* **ASSIGNMENT**
Give back exactly the lines starting at the one with "The width and" and ending at the last line of the data below. Pictures are not part of the copy.

* **PROVIDED RECORDS**
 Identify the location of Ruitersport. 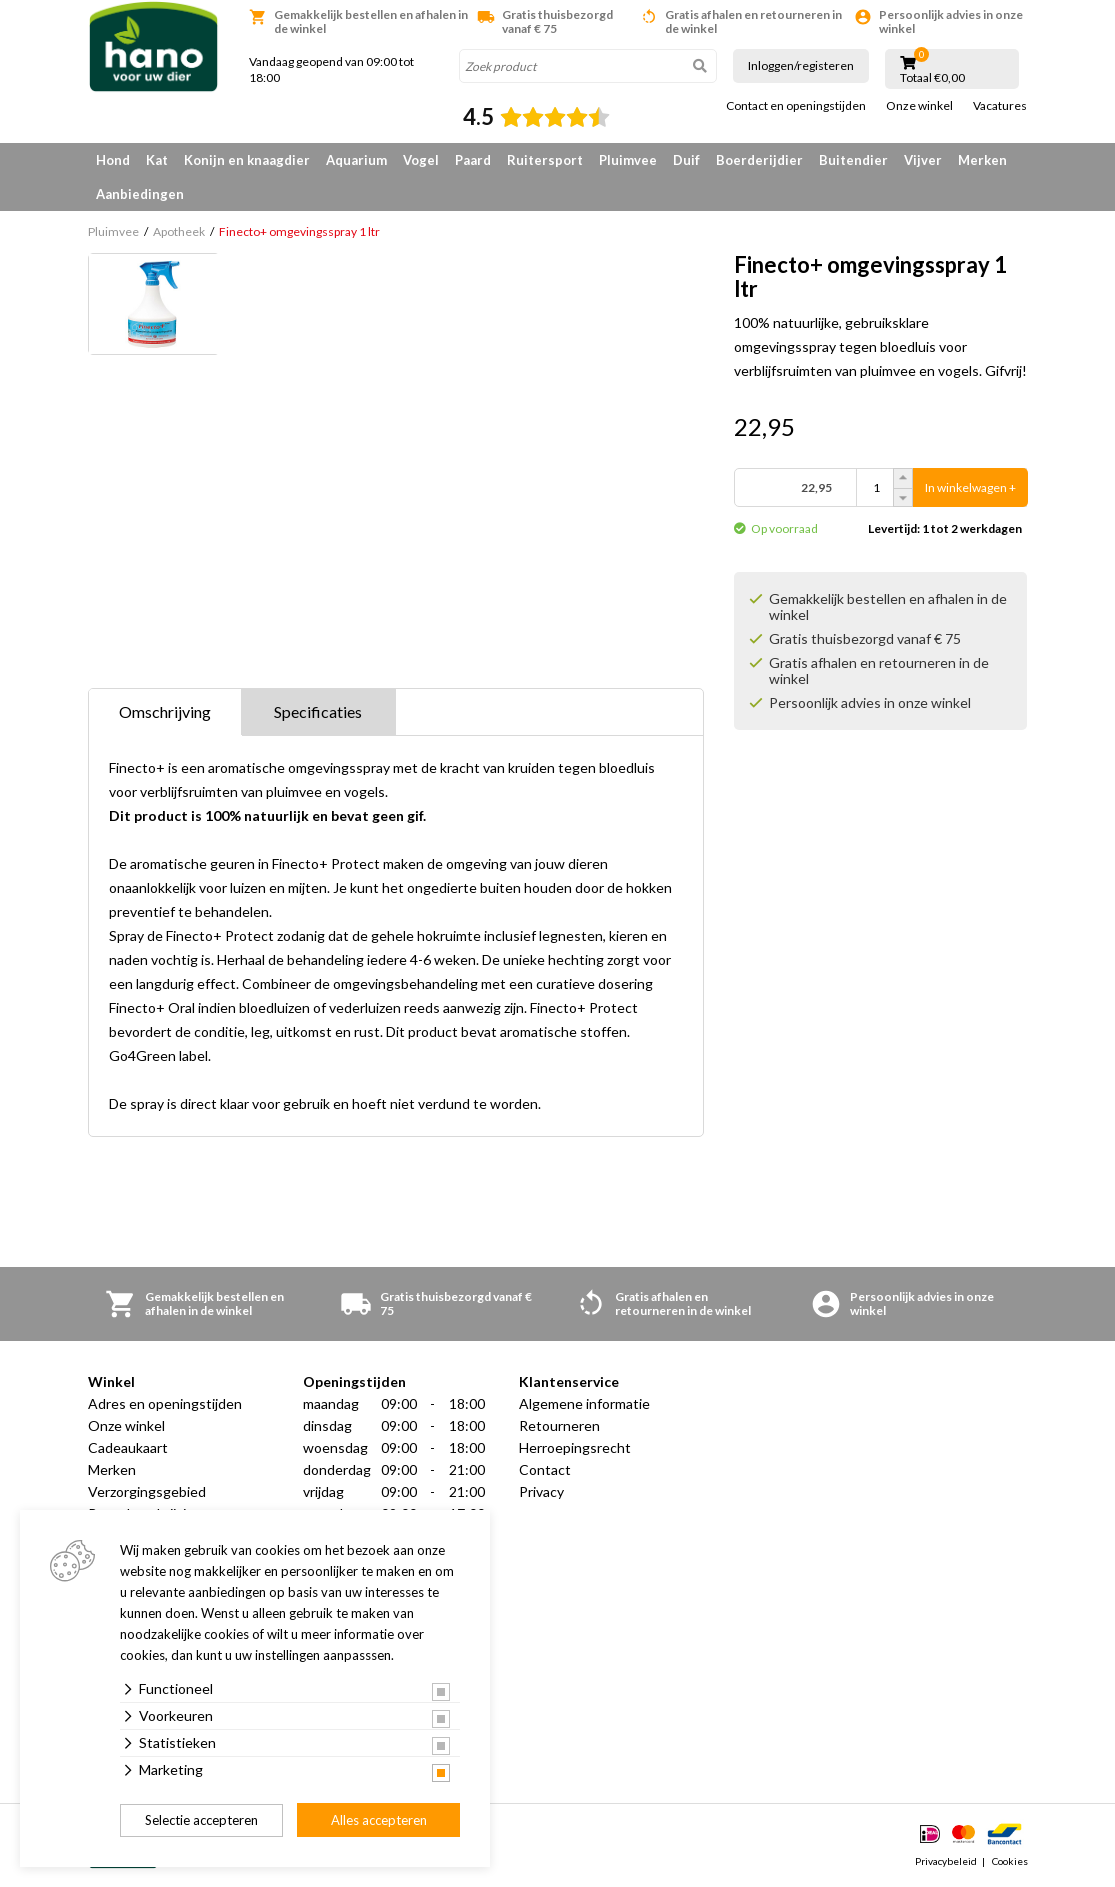
(545, 160).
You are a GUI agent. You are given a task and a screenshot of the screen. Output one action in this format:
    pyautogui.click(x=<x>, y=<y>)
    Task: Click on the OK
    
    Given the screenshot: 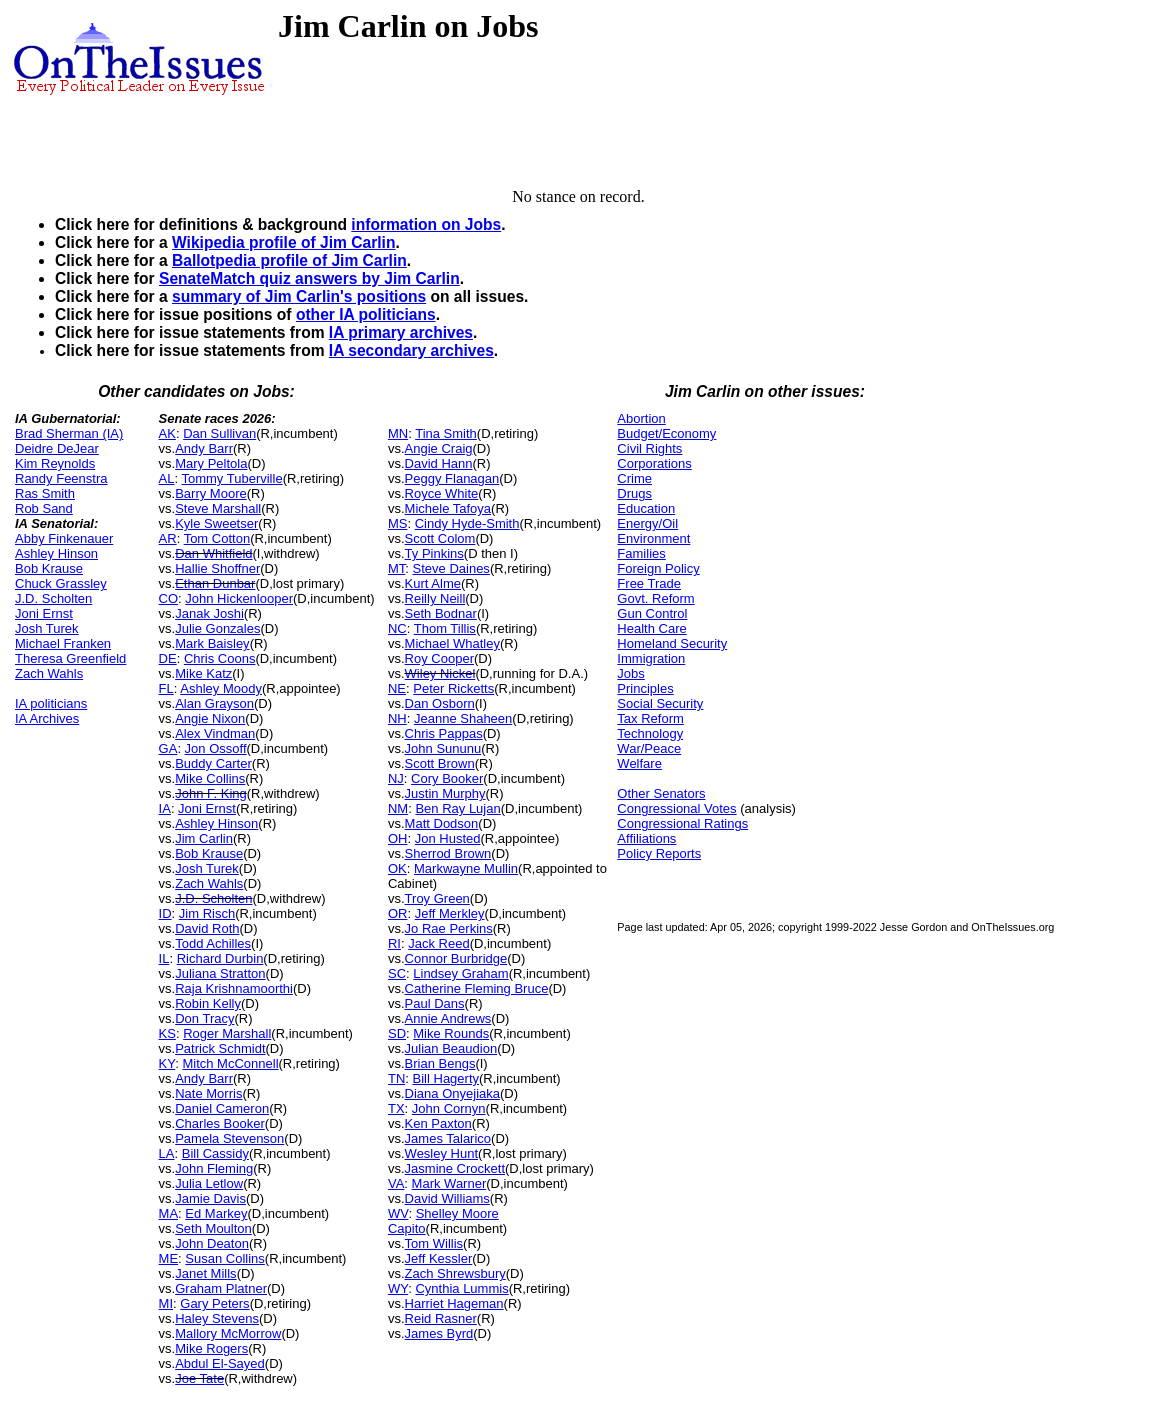 What is the action you would take?
    pyautogui.click(x=397, y=868)
    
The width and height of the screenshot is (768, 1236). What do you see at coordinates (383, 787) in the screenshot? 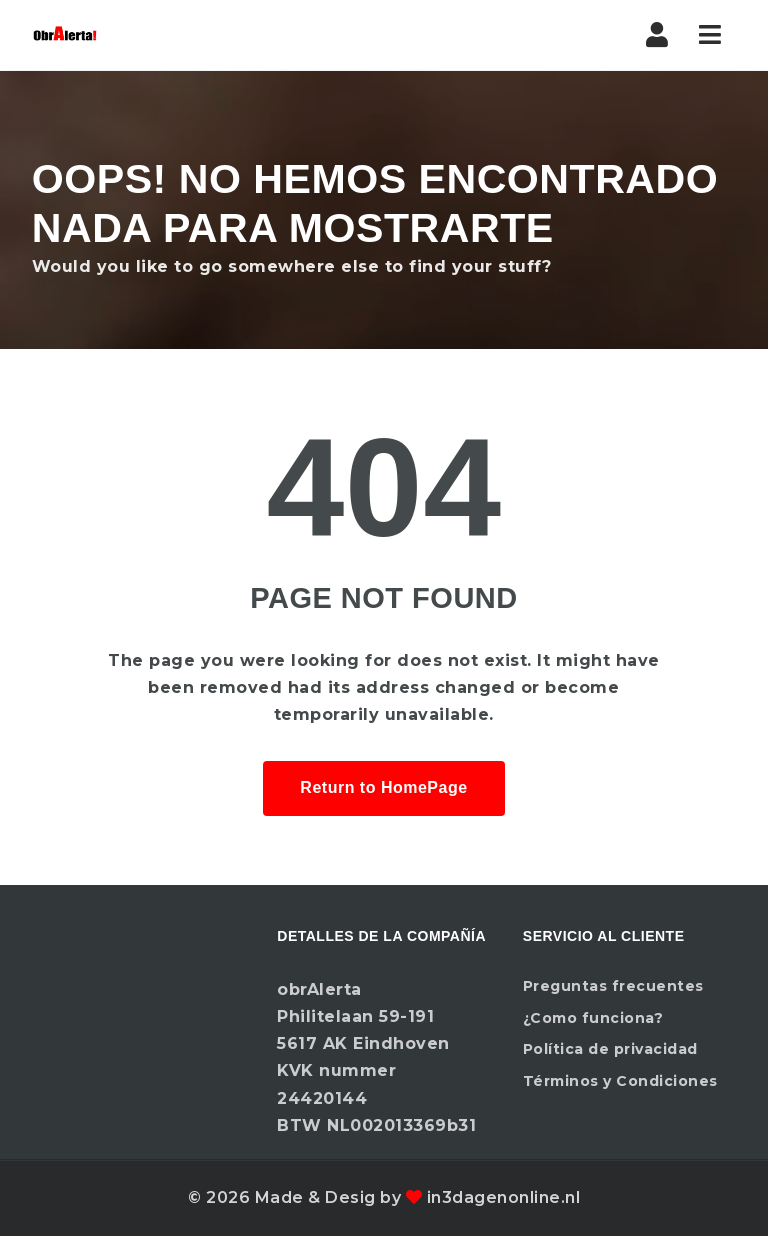
I see `Return to HomePage` at bounding box center [383, 787].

* **RESPONSE**
The width and height of the screenshot is (768, 1236). What do you see at coordinates (383, 787) in the screenshot? 
I see `Return to HomePage` at bounding box center [383, 787].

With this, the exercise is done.